[Dataset entries]
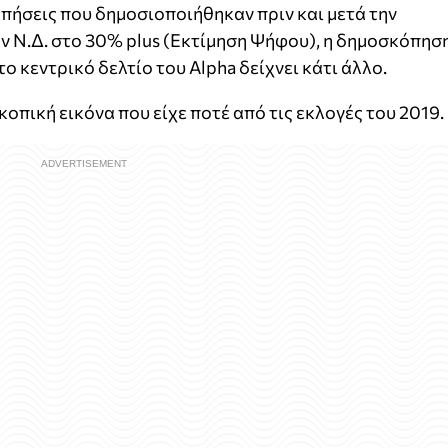
πήσεις που δημοσιοποιήθηκαν πριν και μετά την
ην Ν.Δ. στο 30% plus (Εκτίμηση Ψήφου), η δημοσκόπησ
ο κεντρικό δελτίο του Alpha δείχνει κάτι άλλο.
κοπική εικόνα που είχε ποτέ από τις εκλογές του 2019.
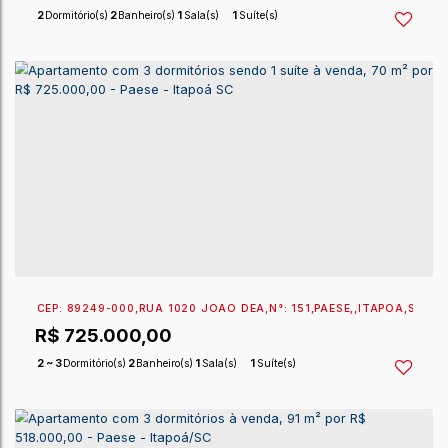
CEP: 89360-478
,
RUA 1010 EVA OLKOSKI
,
N°:
185
,
PAE
R$
780.000,00
2
Dormitório(s)
2
Banheiro(s)
1
Sala(s)
1
Suíte(s)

_Exercise brief_
Any pictures should be dropped; transcribe the rest of the records above exactly.

_Exercise output_
πήσεις που δημοσιοποιήθηκαν πριν και μετά την
ην Ν.Δ. στο 30% plus (Εκτίμηση Ψήφου), η δημοσκόπησ
ο κεντρικό δελτίο του Alpha δείχνει κάτι άλλο.
κοπική εικόνα που είχε ποτέ από τις εκλογές του 2019.
CEP: 89360-478
,
RUA 1010 EVA OLKOSKI
,
N°:
185
,
PAE
R$
780.000,00
2
Dormitório(s)
2
Banheiro(s)
1
Sala(s)
1
Suíte(s)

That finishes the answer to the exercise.